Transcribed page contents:

- - -

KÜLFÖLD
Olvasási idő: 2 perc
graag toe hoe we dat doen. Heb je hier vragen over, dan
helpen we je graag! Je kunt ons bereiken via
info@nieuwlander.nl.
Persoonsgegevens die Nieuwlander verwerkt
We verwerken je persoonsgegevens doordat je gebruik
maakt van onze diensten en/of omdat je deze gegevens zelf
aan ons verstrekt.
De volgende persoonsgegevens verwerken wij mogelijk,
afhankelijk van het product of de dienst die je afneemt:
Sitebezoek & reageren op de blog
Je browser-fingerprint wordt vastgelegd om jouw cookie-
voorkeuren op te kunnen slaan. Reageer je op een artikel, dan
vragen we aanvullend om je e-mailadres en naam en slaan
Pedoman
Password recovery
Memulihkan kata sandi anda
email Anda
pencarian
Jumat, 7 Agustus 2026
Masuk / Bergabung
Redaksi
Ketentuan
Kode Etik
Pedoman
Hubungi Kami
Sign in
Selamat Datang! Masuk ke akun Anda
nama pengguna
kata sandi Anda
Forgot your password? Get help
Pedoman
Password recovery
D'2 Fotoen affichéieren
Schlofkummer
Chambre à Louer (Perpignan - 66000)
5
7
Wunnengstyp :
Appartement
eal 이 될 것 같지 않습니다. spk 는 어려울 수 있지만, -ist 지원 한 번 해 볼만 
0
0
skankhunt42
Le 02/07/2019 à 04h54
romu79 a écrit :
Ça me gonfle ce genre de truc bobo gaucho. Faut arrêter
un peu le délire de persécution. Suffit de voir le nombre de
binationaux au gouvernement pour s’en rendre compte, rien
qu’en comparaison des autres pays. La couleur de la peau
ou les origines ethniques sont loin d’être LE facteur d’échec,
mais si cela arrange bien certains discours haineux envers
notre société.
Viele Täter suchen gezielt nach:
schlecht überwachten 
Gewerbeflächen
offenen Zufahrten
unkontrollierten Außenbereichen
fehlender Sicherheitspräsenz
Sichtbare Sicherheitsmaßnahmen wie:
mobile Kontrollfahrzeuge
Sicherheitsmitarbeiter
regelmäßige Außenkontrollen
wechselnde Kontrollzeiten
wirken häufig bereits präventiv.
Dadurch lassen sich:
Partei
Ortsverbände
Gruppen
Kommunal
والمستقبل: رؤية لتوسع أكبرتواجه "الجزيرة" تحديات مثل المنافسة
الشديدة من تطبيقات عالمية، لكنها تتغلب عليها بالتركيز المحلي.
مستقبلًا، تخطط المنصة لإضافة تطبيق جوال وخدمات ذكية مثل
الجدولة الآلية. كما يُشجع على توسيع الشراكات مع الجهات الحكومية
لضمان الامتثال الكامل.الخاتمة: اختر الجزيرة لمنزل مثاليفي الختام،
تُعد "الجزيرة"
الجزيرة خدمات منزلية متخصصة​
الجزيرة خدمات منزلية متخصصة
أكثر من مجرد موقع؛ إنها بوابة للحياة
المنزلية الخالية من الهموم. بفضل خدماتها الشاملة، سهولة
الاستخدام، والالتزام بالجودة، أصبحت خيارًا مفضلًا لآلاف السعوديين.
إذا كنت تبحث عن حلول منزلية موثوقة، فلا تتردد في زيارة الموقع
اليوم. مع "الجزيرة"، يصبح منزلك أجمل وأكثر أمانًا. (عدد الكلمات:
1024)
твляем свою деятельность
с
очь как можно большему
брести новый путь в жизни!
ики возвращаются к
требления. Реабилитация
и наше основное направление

- - -

== Exercise aim ==
Reproduce all of the data exactly as given.

== Solved exercise ==
KÜLFÖLD
Olvasási idő: 2 perc
graag toe hoe we dat doen. Heb je hier vragen over, dan
helpen we je graag! Je kunt ons bereiken via
info@nieuwlander.nl.
Persoonsgegevens die Nieuwlander verwerkt
We verwerken je persoonsgegevens doordat je gebruik
maakt van onze diensten en/of omdat je deze gegevens zelf
aan ons verstrekt.
De volgende persoonsgegevens verwerken wij mogelijk,
afhankelijk van het product of de dienst die je afneemt:
Sitebezoek & reageren op de blog
Je browser-fingerprint wordt vastgelegd om jouw cookie-
voorkeuren op te kunnen slaan. Reageer je op een artikel, dan
vragen we aanvullend om je e-mailadres en naam en slaan
Pedoman
Password recovery
Memulihkan kata sandi anda
email Anda
pencarian
Jumat, 7 Agustus 2026
Masuk / Bergabung
Redaksi
Ketentuan
Kode Etik
Pedoman
Hubungi Kami
Sign in
Selamat Datang! Masuk ke akun Anda
nama pengguna
kata sandi Anda
Forgot your password? Get help
Pedoman
Password recovery
D'2 Fotoen affichéieren
Schlofkummer
Chambre à Louer (Perpignan - 66000)
5
7
Wunnengstyp :
Appartement
eal 이 될 것 같지 않습니다. spk 는 어려울 수 있지만, -ist 지원 한 번 해 볼만 
0
0
skankhunt42
Le 02/07/2019 à 04h54
romu79 a écrit :
Ça me gonfle ce genre de truc bobo gaucho. Faut arrêter
un peu le délire de persécution. Suffit de voir le nombre de
binationaux au gouvernement pour s’en rendre compte, rien
qu’en comparaison des autres pays. La couleur de la peau
ou les origines ethniques sont loin d’être LE facteur d’échec,
mais si cela arrange bien certains discours haineux envers
notre société.
Viele Täter suchen gezielt nach:
schlecht überwachten 
Gewerbeflächen
offenen Zufahrten
unkontrollierten Außenbereichen
fehlender Sicherheitspräsenz
Sichtbare Sicherheitsmaßnahmen wie:
mobile Kontrollfahrzeuge
Sicherheitsmitarbeiter
regelmäßige Außenkontrollen
wechselnde Kontrollzeiten
wirken häufig bereits präventiv.
Dadurch lassen sich:
Partei
Ortsverbände
Gruppen
Kommunal
والمستقبل: رؤية لتوسع أكبرتواجه "الجزيرة" تحديات مثل المنافسة
الشديدة من تطبيقات عالمية، لكنها تتغلب عليها بالتركيز المحلي.
مستقبلًا، تخطط المنصة لإضافة تطبيق جوال وخدمات ذكية مثل
الجدولة الآلية. كما يُشجع على توسيع الشراكات مع الجهات الحكومية
لضمان الامتثال الكامل.الخاتمة: اختر الجزيرة لمنزل مثاليفي الختام،
تُعد "الجزيرة"
الجزيرة خدمات منزلية متخصصة​
الجزيرة خدمات منزلية متخصصة
أكثر من مجرد موقع؛ إنها بوابة للحياة
المنزلية الخالية من الهموم. بفضل خدماتها الشاملة، سهولة
الاستخدام، والالتزام بالجودة، أصبحت خيارًا مفضلًا لآلاف السعوديين.
إذا كنت تبحث عن حلول منزلية موثوقة، فلا تتردد في زيارة الموقع
اليوم. مع "الجزيرة"، يصبح منزلك أجمل وأكثر أمانًا. (عدد الكلمات:
1024)
твляем свою деятельность
с
очь как можно большему
брести новый путь в жизни!
ики возвращаются к
требления. Реабилитация
и наше основное направление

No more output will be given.